MON-002 Log Integrity and Protection
Description
Audit logs are stored in a tamper-resistant or write-once store, separate from the systems being logged. Unauthorised access to, modification of, or deletion of logs is prevented and alerted. Log integrity can be demonstrated to auditors.
Rationale
Logs that can be tampered with are worthless as evidence. Separation of log storage and integrity controls ensure that a compromised production system cannot erase the evidence of the compromise.
Framework Mappings (5)
| LOG-02 | Audit Logs Protection | full |
| LOG-04 | Audit Logs Access and Accountability | full |
| LOG-10 | Audit Records Protection | full |
| AU-5 | Response to Audit Logging Process Failures | partial |
| AU-9 | Protection of Audit Information | full |
Evidence (2)
Log storage configuration showing audit logs are written to a tamper-resistant or write-once store, separate from the systems generating the logs, with access controls restricting modification and deletion.
Example: AWS S3 Object Lock configuration for log buckets (WORM/Compliance mode), AWS CloudTrail log file validation settings, or equivalent immutable log storage configuration showing bucket policy, access controls, and object lock settings
Test: Review log storage configuration.
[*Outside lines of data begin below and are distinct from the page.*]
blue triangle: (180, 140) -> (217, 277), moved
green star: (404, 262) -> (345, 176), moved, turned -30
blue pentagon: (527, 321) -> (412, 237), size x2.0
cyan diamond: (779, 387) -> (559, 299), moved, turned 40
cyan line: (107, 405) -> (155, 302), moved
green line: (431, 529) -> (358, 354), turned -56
Verify: (1) log storage is in a separate account, project, or resource from the systems being logged; (2) Object Lock (Compliance mode) or equivalent immutability is enabled; (3) log file integrity validation is enabled (e.g., CloudTrail log file validation); (4) access to modify or delete logs is restricted to a named privileged role; (5) attempt to delete a log object using a standard service account — confirm access is denied.
Alert or access log entries showing detection of unauthorised access attempts to the log store.
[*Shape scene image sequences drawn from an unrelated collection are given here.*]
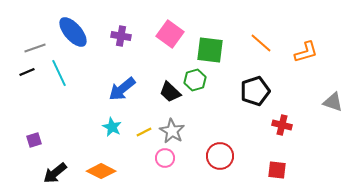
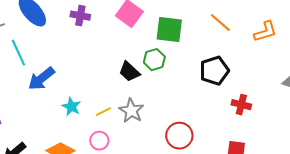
blue arrow: (122, 89) -> (41, 79), moved
pink circle: (165, 158) -> (99, 141), moved

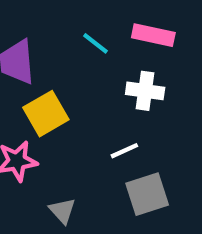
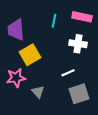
cyan line: (95, 43) -> (54, 21), turned 64
gray triangle: (62, 211) -> (38, 92), moved

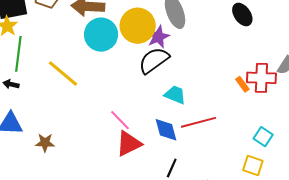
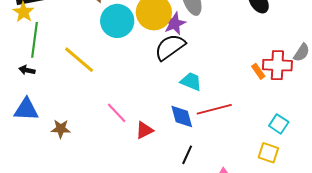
pink line: (120, 120) -> (117, 113), moved
red triangle: (129, 144) -> (144, 130), size x0.7

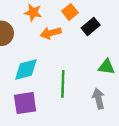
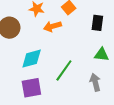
black rectangle: (91, 26) -> (97, 23), moved, turned -42
green line: (63, 84) -> (64, 70), turned 35

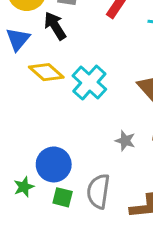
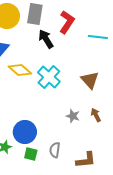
black arrow: (55, 26) -> (46, 39), moved
gray semicircle: (98, 191) -> (55, 150), size x0.7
Example: SIEM alert or AWS CloudWatch alarm triggered by unauthorised attempts to access or modify the centralised log bucket, with alert configuration and sample alert event visible
Test: Query the SIEM or alerting platform for alerts on log store access in the last 90 days. Verify: (1) an alert is configured for any modification or deletion attempt against the log store; (2) alert configuration covers all log storage locations; (3) any triggered alerts have a documented review and response.
Questions (2)
Are audit logs stored in a tamper-resistant or write-once store, separate from the systems being logged, with unauthorised modification or deletion prevented and alerted?
Log storage should be in a separate account, project, or cloud resource from the systems generating logs. Object Lock (Compliance mode) or equivalent immutability should be enforced.
Which mechanisms are used to protect audit log integrity?
A robust posture combines immutable storage, integrity validation, separation from production accounts, and alerting on access attempts. All five controls together are the expected standard.